David Morse (1826-1859)

Updated: Aug 22, 2021





David Morse was born in 1826 in Walpole, the third child of David Morse (1787-1852) and Nancy Gay Morse (1787-1849). His father, David, was the proprietor of the then well-known tavern, store, and post office in East Walpole. In 1848, at the age of 22, David married Sarah Sumner (1826-1849), the 21-year-old daughter of Moses and Catharine Gay Sumner. Sarah Sumner Morse died the following year on November 11, 1849. In November, 1852, David married Mercy M. Bates, the daughter of Capt. Thomas Bates, of Kingston, Plymouth, Massachusetts.


In 1853, Morse purchased land on Walpole Street from Samuel E. Pond and Isaiah Merrifield. David immediately sold half the land, including water rights to a spring on his property, to his brother, Anson.


Morse raised his house on Walpole Street in the fall of 1856. A year earlier, he had begun working at W. W. Everett & Company furniture makers. That business was owned in part by his brother-in-law, Willard Everett, who had married David’s older sister, Sarah Morse, on November 28, 1844.

W. W. Everett & Company furniture makers



David and Mercy Morse moved into their Walpole Street home on April 29, 1857. In November of that year, brother-in-law Willard Everett died of typhoid fever, leaving Sarah Morse Everett a widow at 35.

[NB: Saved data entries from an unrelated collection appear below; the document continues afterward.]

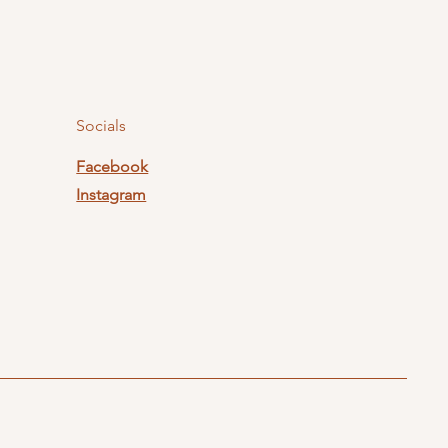
Socials
Facebook
Instagram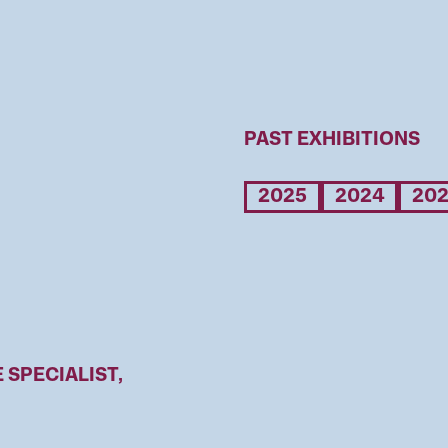
PAST EXHIBITIONS
2025
2024
20
SPECIALIST,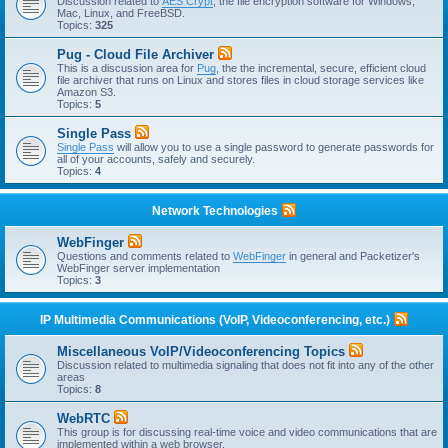
Discussion related to
AES Crypt
, the file encryption software for Windows,
Mac, Linux, and FreeBSD.
Topics:
325
Pug - Cloud File Archiver
This is a discussion area for
Pug
, the the incremental, secure, efficient cloud
file archiver that runs on Linux and stores files in cloud storage services like
Amazon S3.
Topics:
5
Single Pass
Single Pass
will allow you to use a single password to generate passwords for
all of your accounts, safely and securely.
Topics:
4
Network Technologies
WebFinger
Questions and comments related to
WebFinger
in general and Packetizer's
WebFinger server implementation
Topics:
3
IP Multimedia Communications (VoIP, Videoconferencing, etc.)
Miscellaneous VoIP/Videoconferencing Topics
Discussion related to multimedia signaling that does not fit into any of the other
areas
Topics:
8
WebRTC
This group is for discussing real-time voice and video communications that are
implemented within a web browser.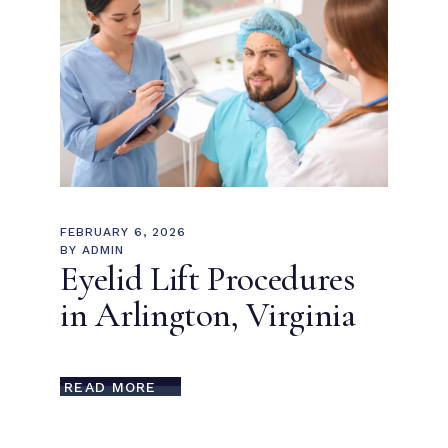
FEBRUARY 6, 2026
BY
ADMIN
Eyelid Lift Procedures
in Arlington, Virginia
READ MORE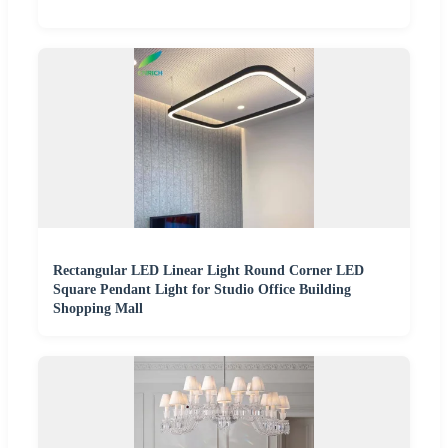
Rectangular LED Linear Light Round Corner LED
Square Pendant Light for Studio Office Building
Shopping Mall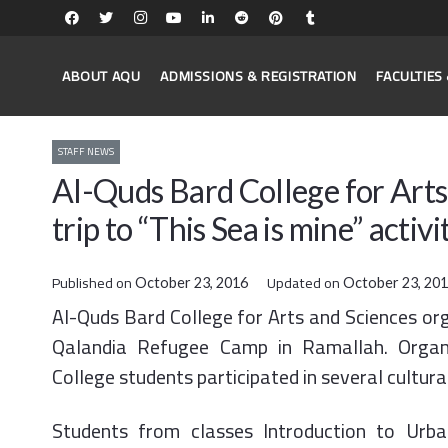
ABOUT AQU
ADMISSIONS & REGISTRATION
FACULTIE
STAFF NEWS
Al-Quds Bard College for Arts 
trip to “This Sea is mine” activi
Published on
Updated on
October 23, 2016
October 23, 20
Al-Quds Bard College for Arts and Sciences organ
Qalandia Refugee Camp in Ramallah. Organi
College students participated in several cultural
Students from classes Introduction to Urba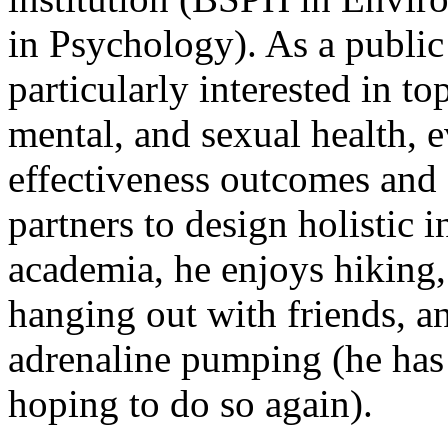
in Psychology). As a public 
particularly interested in to
mental, and sexual health, 
effectiveness outcomes and
partners to design holistic 
academia, he enjoys hiking,
hanging out with friends, a
adrenaline pumping (he has
hoping to do so again).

Two years later, on April 10, 1859, David Morse died of consumption at the age of 32. His funeral was well attended with a large contingent from the Sons of Temperance and many men from the Everett Mill. He was interred in Old Parish Cemetery along with his first wife, Sarah, in the Sumner family lot. Mercy Bates Morse, David’s widow, apparently returned to her father’s home; she remarried in May, 1866, to one Martin Sampson. Mercy Bates Morse Sampson died in 1898 in Boston.

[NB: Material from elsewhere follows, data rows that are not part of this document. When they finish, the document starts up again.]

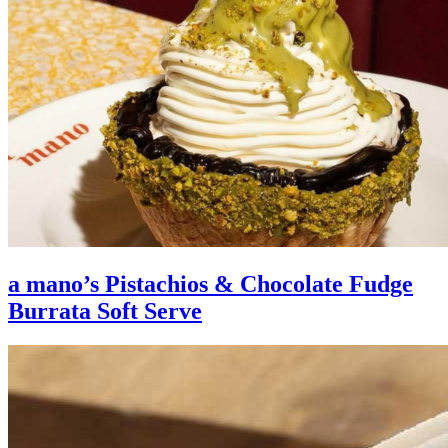
a mano’s Pistachios & Chocolate Fudge
Burrata Soft Serve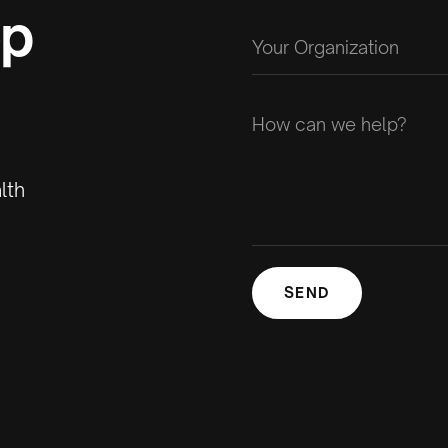
op
lth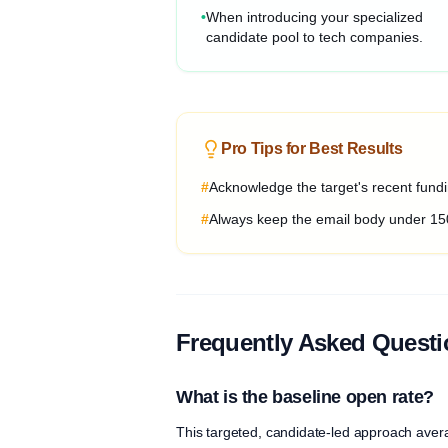
•
When introducing your specialized
candidate pool to tech companies.
Pro Tips for Best Results
#
Acknowledge the target's recent fundin
#
Always keep the email body under 15
Frequently Asked Quest
What is the baseline open rate?
This targeted, candidate-led approach aver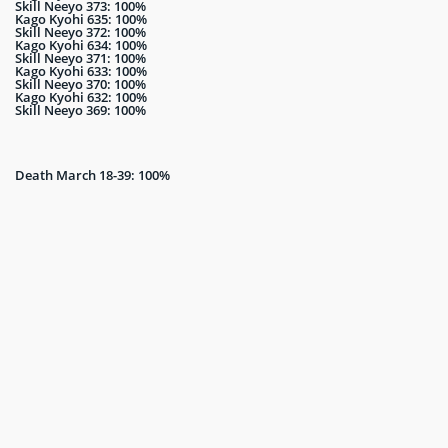
Skill Neeyo 373: 100%
Kago Kyohi 635: 100%
Skill Neeyo 372: 100%
Kago Kyohi 634: 100%
Skill Neeyo 371: 100%
Kago Kyohi 633: 100%
Skill Neeyo 370: 100%
Kago Kyohi 632: 100%
Skill Neeyo 369: 100%
Death March 18-39: 100%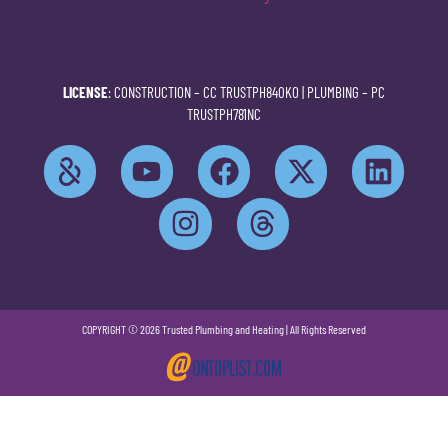
LICENSE
: CONSTRUCTION –
CC TRUSTPH840KO
| PLUMBING –
PC
TRUSTPH781NC
COPYRIGHT © 2026 Trusted Plumbing and Heating | All Rights Reserved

According to family records, David Morse’s furniture and household goods were sold at auction. On May 3, 1859, Sarah Morse Everett moved into the house she had purchased from her brother, David, a few months before his death. Sarah Morse Everett lived in the home at 143 Walpole Street until her own death in 1916. At that time, Sarah, at 94, was the oldest person in town. She is interred in Highland Cemetery.